After the Republican’s term ended in 2021, Tran fraudulently received pandemic unemployment benefits while simultaneously employed as a paid consultant for a New Hampshire-based retailer of automotive parts, investigators said.
“When Dean Tran took his oath of office as a Massachusetts State Senator, he willingly entered into a world of being in the public eye. He chose to violate the public’s trust not once, but twice by defrauding the government out of unemployment benefits and willfully omitting his taxable income,” U.S. Attorney Leah B. Foley said. “His fraud and calculated deception erode the public’s trust in elected officials and diverted money away from those who truly needed it.”
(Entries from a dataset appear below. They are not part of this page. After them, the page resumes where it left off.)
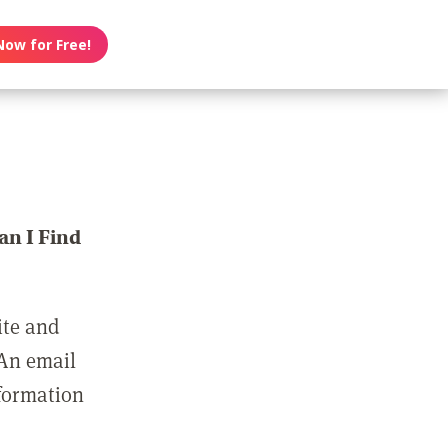
Now for Free!
n I Find
ite and
 An email
nformation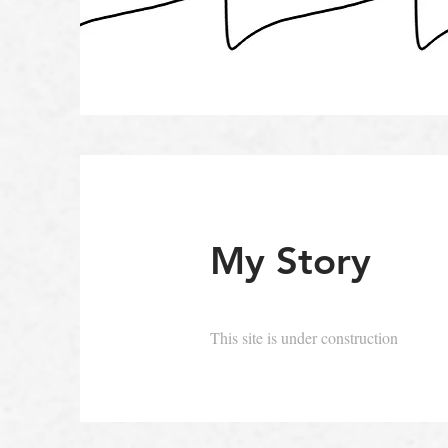
My Story
This site is under construction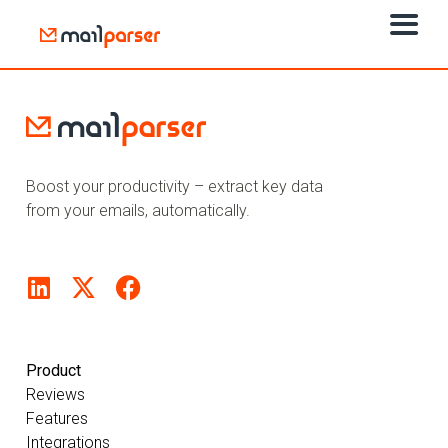
Boost your productivity – extract key data
from your emails, automatically.
Product
Reviews
Features
Integrations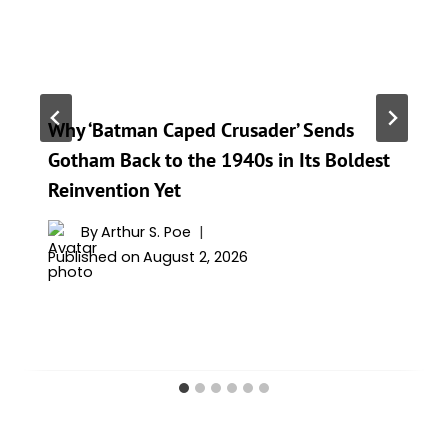
Why ‘Batman Caped Crusader’ Sends
Gotham Back to the 1940s in Its Boldest
Reinvention Yet
By
Arthur S. Poe
Published on
August 2, 2026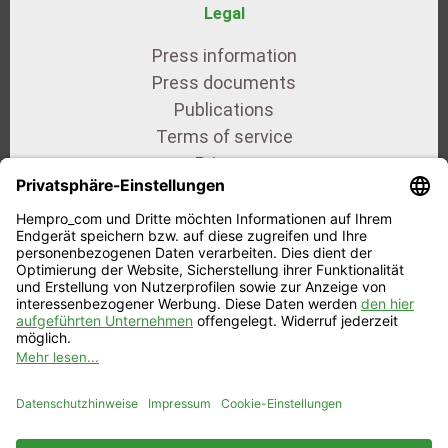
Legal
Press information
Press documents
Publications
Terms of service
Privacy
Imprint
Our certificates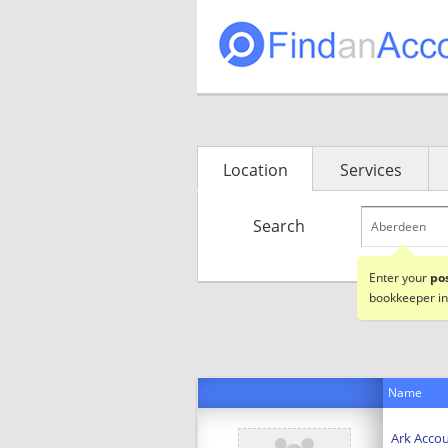
Location
Services
Search
Enter your
po
bookkeeper in
Name
Ark Accou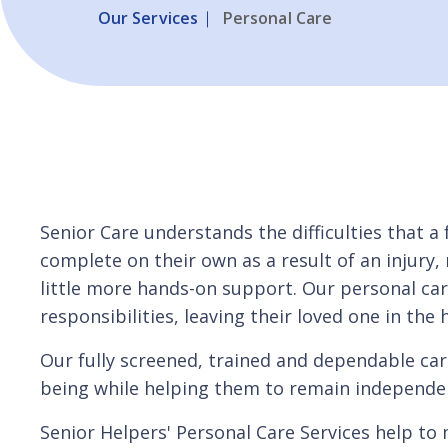
Our Services
Personal Care
Senior Care understands the difficulties that a
complete on their own as a result of an injury,
little more hands-on support. Our personal ca
responsibilities, leaving their loved one in the
Our fully screened, trained and dependable care
being while helping them to remain independent
Senior Helpers' Personal Care Services help t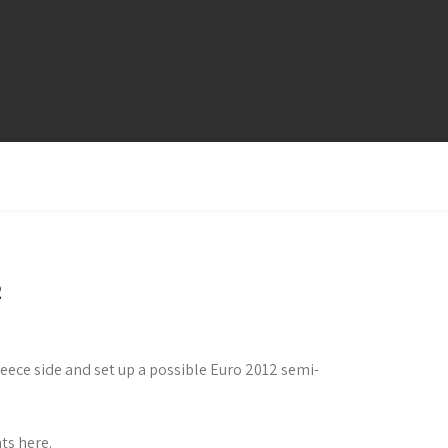
2
ece side and set up a possible Euro 2012 semi-
ts here.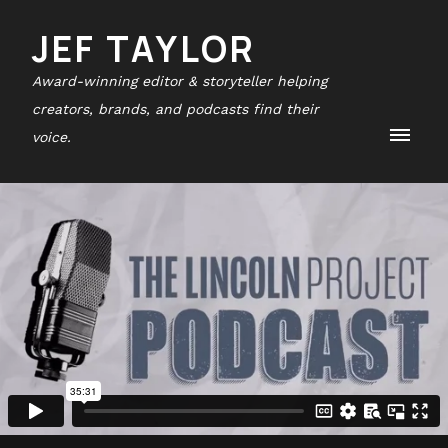
JEF TAYLOR
Award-winning editor & storyteller helping
creators, brands, and podcasts find their
voice.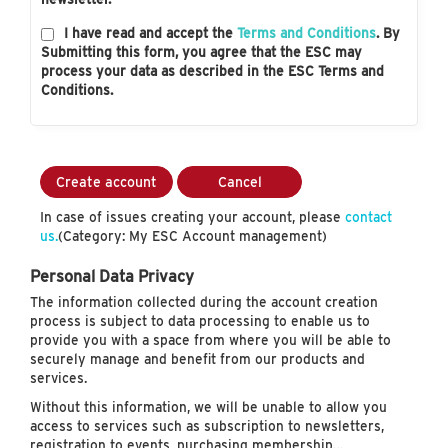
I have read and accept the
Terms and Conditions
. By
Submitting this form, you agree that the ESC may
process your data as described in the ESC Terms and
Conditions.
Create account
Cancel
In case of issues creating your account, please
contact
us.
(Category: My ESC Account management)
Personal Data Privacy
The information collected during the account creation
process is subject to data processing to enable us to
provide you with a space from where you will be able to
securely manage and benefit from our products and
services.
Without this information, we will be unable to allow you
access to services such as subscription to newsletters,
registration to events, purchasing membership…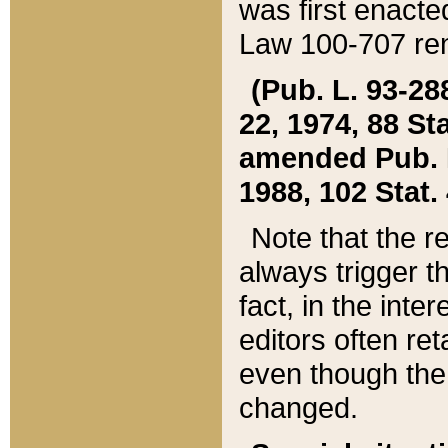
was first enacte
Law 100-707 ren
(Pub. L. 93-288
22, 1974, 88 S
amended Pub. L. 
1988, 102 Stat.
Note that the r
always trigger t
fact, in the int
editors often re
even though the
changed.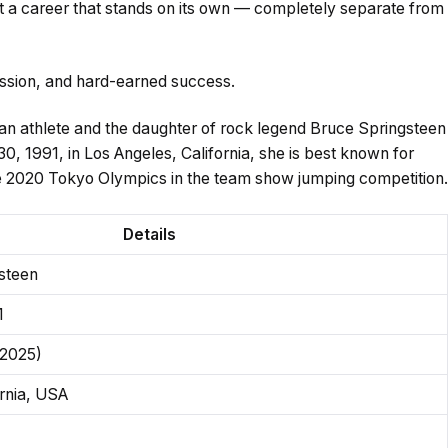
t a career that stands on its own — completely separate from
passion, and hard-earned success.
an athlete and the daughter of rock legend Bruce Springsteen
0, 1991, in Los Angeles, California, she is best known for
e 2020 Tokyo Olympics in the team show jumping competition.
Details
steen
1
 2025)
ornia, USA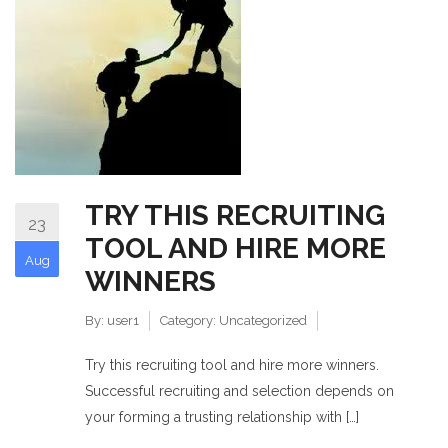
TRY THIS RECRUITING
23
TOOL AND HIRE MORE
Aug
WINNERS
By:
user1
Category:
Uncategorized
Try this recruiting tool and hire more winners.
Successful recruiting and selection depends on
your forming a trusting relationship with […]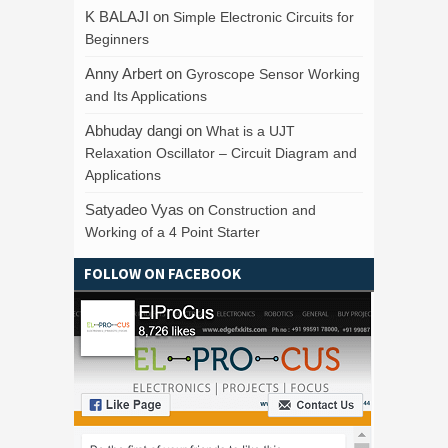
K BALAJI
on
Simple Electronic Circuits for
Beginners
Anny Arbert
on
Gyroscope Sensor Working
and Its Applications
Abhuday dangi
on
What is a UJT
Relaxation Oscillator – Circuit Diagram and
Applications
Satyadeo Vyas
on
Construction and
Working of a 4 Point Starter
FOLLOW ON FACEBOOK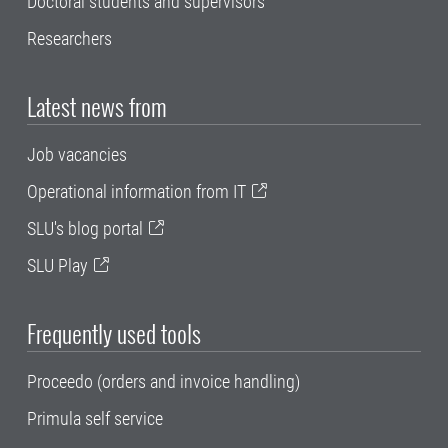
Doctoral students and supervisors
Researchers
Latest news from
Job vacancies
Operational information from IT
SLU's blog portal
SLU Play
Frequently used tools
Proceedo (orders and invoice handling)
Primula self service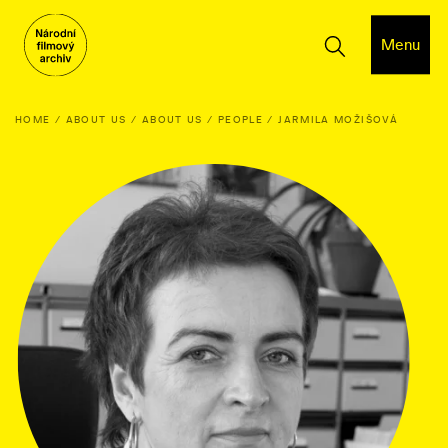
Menu
HOME
ABOUT US
ABOUT US
PEOPLE
JARMILA MOŽIŠOVÁ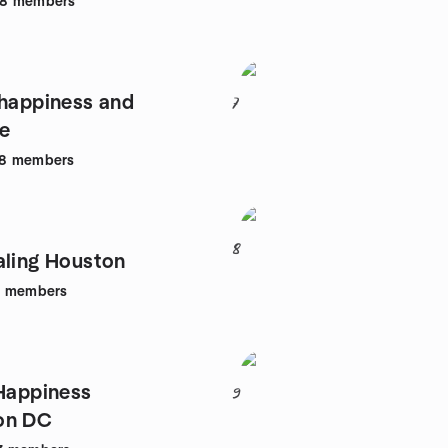
68
members
 happiness and
7
e
8
members
8
aling Houston
9
members
 Happiness
9
on DC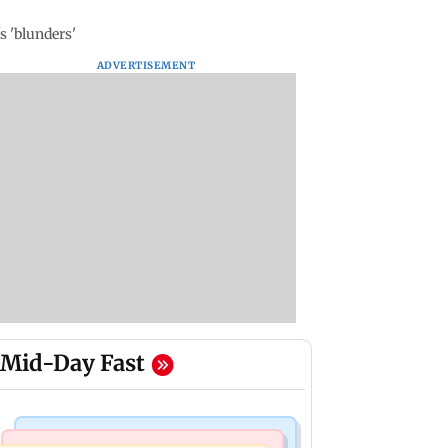
s 'blunders'
ADVERTISEMENT
Mid-Day Fast
Mumbai Crime News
Tran said in a statement that he is planning to appeal his verdict “regardless of the sentence” Friday and insisted there was “no defrauding, stealing or scheming” with pandemic unemployment assistance.
“It was clear in the comments made in the courtroom that the driving factors behind my investigation were weaponization and lawfare,” he said. “I am innocent. This is nothing more than a politically motivated witchhunt.”
While working as a paid consultant for the Automotive Parts Company, Tran fraudulently collected $30,120 in pandemic unemployment benefits. Tran also concealed $54,700 in consulting income that he received from the Automotive Parts Company from his 2021 federal income tax return, according to prosecutors. This was in addition to thousands of dollars in income that Tran concealed from the IRS while collecting rent from tenants who rented his Fitchburg property from 2020 to 2022.
Along with his prison term, Tran was ordered to pay more $25,000 to the Massachusetts Department of Unemployment Assistance, more than $23,000 to the Internal Revenue Service, as well as a $7,500 fine.
Tran was the first Vietnamese American elected to state office in Massachusetts.
Tran unsuccessfully challenged Democratic U.S. Rep. Lori Trahan for the congressional seat representing the state’s 3rd Congressional District in 2022.
In 2020, the Massachusetts Senate barred him from interacting with his staff except through official emails in the wake of an ethics investigation that found that he had his staff conduct campaign work during regular Senate business hours.